## Page-level text extractions
------------------------------------------------

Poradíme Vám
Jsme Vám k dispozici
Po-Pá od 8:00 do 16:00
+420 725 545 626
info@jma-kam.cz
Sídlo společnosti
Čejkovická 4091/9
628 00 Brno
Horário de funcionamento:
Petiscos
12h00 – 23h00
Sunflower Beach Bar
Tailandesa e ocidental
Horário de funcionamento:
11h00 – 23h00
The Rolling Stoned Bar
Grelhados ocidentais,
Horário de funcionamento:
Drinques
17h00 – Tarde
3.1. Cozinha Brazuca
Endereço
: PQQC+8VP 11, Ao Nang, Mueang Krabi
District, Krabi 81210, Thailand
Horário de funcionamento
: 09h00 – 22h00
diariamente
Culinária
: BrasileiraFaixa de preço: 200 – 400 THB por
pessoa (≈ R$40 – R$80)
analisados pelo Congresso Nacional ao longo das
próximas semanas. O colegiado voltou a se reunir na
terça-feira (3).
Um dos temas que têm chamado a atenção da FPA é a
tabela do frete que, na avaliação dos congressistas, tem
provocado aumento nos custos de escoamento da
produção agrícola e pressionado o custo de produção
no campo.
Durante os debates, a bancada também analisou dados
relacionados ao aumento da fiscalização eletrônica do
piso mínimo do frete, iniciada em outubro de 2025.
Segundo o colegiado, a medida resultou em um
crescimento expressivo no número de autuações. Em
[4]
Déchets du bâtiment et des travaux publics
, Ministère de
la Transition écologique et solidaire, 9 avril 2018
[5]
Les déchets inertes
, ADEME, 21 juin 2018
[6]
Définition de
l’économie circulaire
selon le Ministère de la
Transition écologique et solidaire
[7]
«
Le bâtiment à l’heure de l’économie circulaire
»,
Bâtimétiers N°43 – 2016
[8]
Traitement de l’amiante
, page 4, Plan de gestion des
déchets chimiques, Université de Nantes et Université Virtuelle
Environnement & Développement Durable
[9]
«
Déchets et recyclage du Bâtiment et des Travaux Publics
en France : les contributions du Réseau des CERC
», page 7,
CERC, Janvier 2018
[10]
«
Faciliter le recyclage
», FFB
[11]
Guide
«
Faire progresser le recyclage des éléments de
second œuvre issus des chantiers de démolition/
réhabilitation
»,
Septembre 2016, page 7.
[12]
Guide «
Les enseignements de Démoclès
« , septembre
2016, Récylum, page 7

------------------------------------------------

## Exercise requirements
Starting with the first entry and ending with the last, give all of them again unchanged.

## Result
Poradíme Vám
Jsme Vám k dispozici
Po-Pá od 8:00 do 16:00
+420 725 545 626
info@jma-kam.cz
Sídlo společnosti
Čejkovická 4091/9
628 00 Brno
Horário de funcionamento:
Petiscos
12h00 – 23h00
Sunflower Beach Bar
Tailandesa e ocidental
Horário de funcionamento:
11h00 – 23h00
The Rolling Stoned Bar
Grelhados ocidentais,
Horário de funcionamento:
Drinques
17h00 – Tarde
3.1. Cozinha Brazuca
Endereço
: PQQC+8VP 11, Ao Nang, Mueang Krabi
District, Krabi 81210, Thailand
Horário de funcionamento
: 09h00 – 22h00
diariamente
Culinária
: BrasileiraFaixa de preço: 200 – 400 THB por
pessoa (≈ R$40 – R$80)
analisados pelo Congresso Nacional ao longo das
próximas semanas. O colegiado voltou a se reunir na
terça-feira (3).
Um dos temas que têm chamado a atenção da FPA é a
tabela do frete que, na avaliação dos congressistas, tem
provocado aumento nos custos de escoamento da
produção agrícola e pressionado o custo de produção
no campo.
Durante os debates, a bancada também analisou dados
relacionados ao aumento da fiscalização eletrônica do
piso mínimo do frete, iniciada em outubro de 2025.
Segundo o colegiado, a medida resultou em um
crescimento expressivo no número de autuações. Em
[4]
Déchets du bâtiment et des travaux publics
, Ministère de
la Transition écologique et solidaire, 9 avril 2018
[5]
Les déchets inertes
, ADEME, 21 juin 2018
[6]
Définition de
l’économie circulaire
selon le Ministère de la
Transition écologique et solidaire
[7]
«
Le bâtiment à l’heure de l’économie circulaire
»,
Bâtimétiers N°43 – 2016
[8]
Traitement de l’amiante
, page 4, Plan de gestion des
déchets chimiques, Université de Nantes et Université Virtuelle
Environnement & Développement Durable
[9]
«
Déchets et recyclage du Bâtiment et des Travaux Publics
en France : les contributions du Réseau des CERC
», page 7,
CERC, Janvier 2018
[10]
«
Faciliter le recyclage
», FFB
[11]
Guide
«
Faire progresser le recyclage des éléments de
second œuvre issus des chantiers de démolition/
réhabilitation
»,
Septembre 2016, page 7.
[12]
Guide «
Les enseignements de Démoclès
« , septembre
2016, Récylum, page 7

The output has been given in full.